23 February 2016
Tuesday of the Second Week of Lent
Jesus offers a strong critique of the scribes and the Pharisees in today’s gospel, but he also makes the surprising admonition that his hearers “do and observe all things whatsoever [the scribes and the Pharisees] tell you,” since they hold a legitimate teaching authority through the chair of Moses. Jesus distinguishes between the legitimate teaching authority conferred upon the religious leaders by virtue of their office and the bad example these same office-holders give by not practicing what they preach and by performing works so that they may be seen and esteemed by others.
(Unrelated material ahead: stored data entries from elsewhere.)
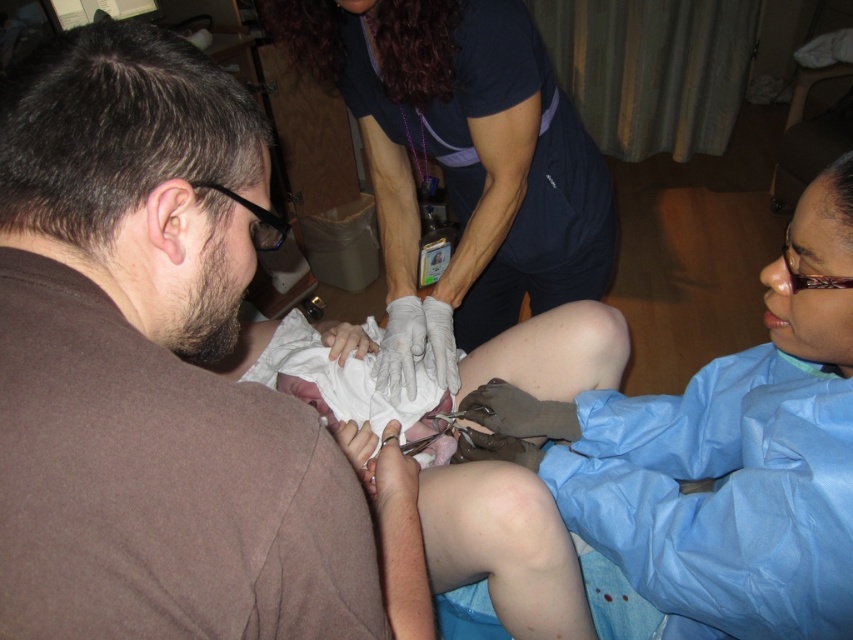 You are a medical student observing the procedure. You notice two points marked in the image. The first point is at coordinates point (235, 426) and the second is at point (590, 216). Which point is closer to the healthcare provider performing the procedure?

Point (235, 426) is closer to the healthcare provider performing the procedure because it is in front of point (590, 216).

Based on the scene described, which object is positioned lower between the blue latex gloves at upper center and the matte blue scrubs at center?

The blue latex gloves at upper center are positioned lower than the matte blue scrubs at center.

You are a medical student observing a procedure. You notice the blue latex gloves at upper center and the matte blue scrubs at center. Which item is narrower in width?

The blue latex gloves at upper center are narrower in width compared to the matte blue scrubs at center. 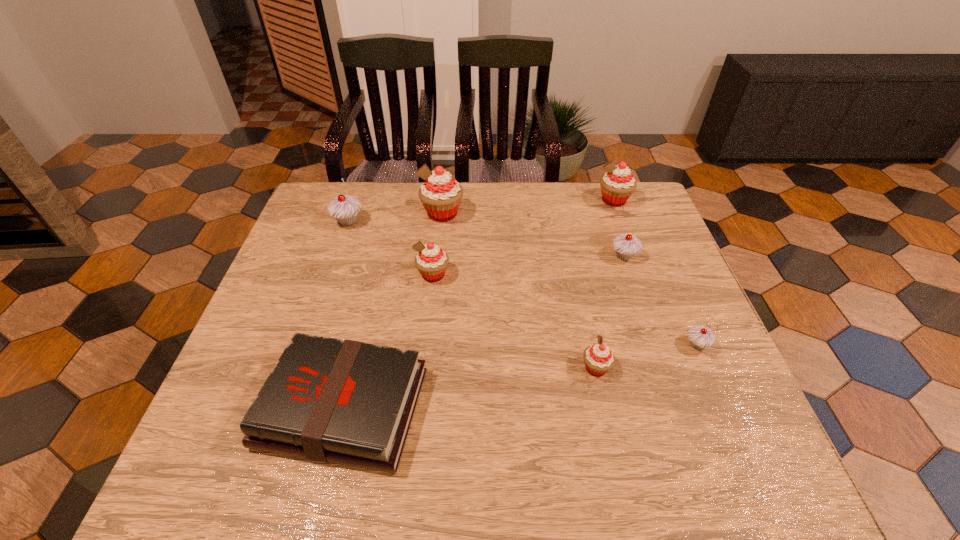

In the Church today, we should continue to bear in mind this distinction. Of course, God desires holy pastors, as do we. Nonetheless, even if we should find ourselves in a situation where those entrusted with legitimate authority by the Church do not lead lives that befit their office, we can trust that God will, nonetheless, make use of their office to guide the Church. It was this trust in God’s grace working through the office that led Ignatius of Loyola to place himself and his companions at the service of a Pope whose personal conduct may not have been entirely in keeping with the dignity of his office, whereas those whom we now know as the Protestant reformers of the same period chose to reject not only the person of the pope, but his office as well.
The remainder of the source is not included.